The draft Courts Reform (Scotland) Bill will raise the threshold for civil actions at the Court of Session from £5000 to £150,000, with all those worth less being heard in the sheriff courts. The reform is intended to reduce both costs and time but has prompted fears that the sheriff courts will experience a deluge of civil cases leading to delays.

At any time that would cause concern but the problem is exacerbated by separate proposals to close 10 sheriff courts across the country. That constitutes one-fifth of the total, concentrating the workload in larger towns and cities.

There is general support for reform of the civil courts but concern about the £150,000 threshold: research by the Law Society of Scotland shows that only 2% of Court of Session business is settled above that value.

However, there is considerable anxiety about the negative effects of the sheriff court closures.
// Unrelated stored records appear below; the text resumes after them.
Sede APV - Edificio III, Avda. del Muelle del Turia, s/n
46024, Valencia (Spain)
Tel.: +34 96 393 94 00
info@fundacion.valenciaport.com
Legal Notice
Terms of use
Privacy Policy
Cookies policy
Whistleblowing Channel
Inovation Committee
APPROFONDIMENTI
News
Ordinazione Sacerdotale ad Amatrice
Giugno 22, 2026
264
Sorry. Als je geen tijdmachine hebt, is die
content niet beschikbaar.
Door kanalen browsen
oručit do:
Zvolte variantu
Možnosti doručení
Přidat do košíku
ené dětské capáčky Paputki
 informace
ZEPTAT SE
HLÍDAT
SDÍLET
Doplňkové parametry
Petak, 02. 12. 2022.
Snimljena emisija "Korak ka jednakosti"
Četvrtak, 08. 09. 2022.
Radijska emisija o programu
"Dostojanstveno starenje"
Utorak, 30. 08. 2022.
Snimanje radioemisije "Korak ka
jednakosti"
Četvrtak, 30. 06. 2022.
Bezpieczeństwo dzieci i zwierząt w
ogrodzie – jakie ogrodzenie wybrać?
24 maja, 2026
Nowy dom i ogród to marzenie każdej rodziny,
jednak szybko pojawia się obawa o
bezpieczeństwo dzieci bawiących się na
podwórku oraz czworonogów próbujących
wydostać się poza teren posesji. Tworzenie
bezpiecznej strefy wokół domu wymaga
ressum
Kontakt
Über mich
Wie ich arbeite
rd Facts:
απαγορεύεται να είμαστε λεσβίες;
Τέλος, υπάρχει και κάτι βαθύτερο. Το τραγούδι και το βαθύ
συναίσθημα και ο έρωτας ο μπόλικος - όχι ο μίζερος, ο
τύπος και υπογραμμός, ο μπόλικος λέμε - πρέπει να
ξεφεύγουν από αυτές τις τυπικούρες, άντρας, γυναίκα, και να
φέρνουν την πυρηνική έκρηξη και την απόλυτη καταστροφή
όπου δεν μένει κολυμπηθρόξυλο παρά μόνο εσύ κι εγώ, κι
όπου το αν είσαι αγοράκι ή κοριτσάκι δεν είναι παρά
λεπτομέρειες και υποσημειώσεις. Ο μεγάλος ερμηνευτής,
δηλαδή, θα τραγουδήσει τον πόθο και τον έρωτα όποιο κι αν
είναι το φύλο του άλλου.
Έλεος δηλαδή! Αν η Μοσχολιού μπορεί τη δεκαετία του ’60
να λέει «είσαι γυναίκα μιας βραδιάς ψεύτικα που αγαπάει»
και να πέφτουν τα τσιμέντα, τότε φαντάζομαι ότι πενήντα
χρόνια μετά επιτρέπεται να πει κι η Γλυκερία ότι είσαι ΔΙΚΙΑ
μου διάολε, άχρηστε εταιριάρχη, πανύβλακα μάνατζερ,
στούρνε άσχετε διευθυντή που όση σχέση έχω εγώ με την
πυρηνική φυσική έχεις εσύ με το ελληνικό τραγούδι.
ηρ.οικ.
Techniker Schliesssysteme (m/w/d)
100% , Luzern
Witnesses, defendants and staff will have to travel longer distances at additional expense and difficulty. Businesses in the towns affected, from Kirkcudbright to Dornoch, have pointed out that being a centre for law and justice brings additional custom and helps retain jobs.

It must also be recognised that removing the court may mean that cases are no longer reported in the local press with the effect that justice will no longer be seen to be done.

Although presented as a means of modernising the sheriff courts, the closure plan, which includes seven justice of the peace courts, is a means of meeting a 20% real-terms cut to the Scottish Court Services budget. One of the aims of the reform of the civil courts is to reduce the length of time involved in the legal process but it will have the reverse effect if a queue at the Court of Session becomes a bottleneck at the sheriff court.

More fundamental is the question of how raising the threshold to £150,000 for cases in the Court of Session affects access to justice. In the Court of Session, the claimant is entitled to instruct an advocate (sometimes on a no-win, no-fee basis) and therefore has equality before the law with commercial companies or public bodies who can afford the best advocates.

Under the new system, claimants in cases worth less than £150,000 would have no automatic right to instruct an advocate, while the defenders of a claim would usually have the resources to do so. Such a serious disadvantage to ordinary people with serious claims requires the proposals to be re-examined. The suggestion by the Law Society that the limit should be set at £50,000 (the threshold that operates in England) should be considered.

Civil law reform is necessary but the effect of sheriff court closures must be heeded to avoid damaging unintended consequences and to safeguard the principle of equality before the law.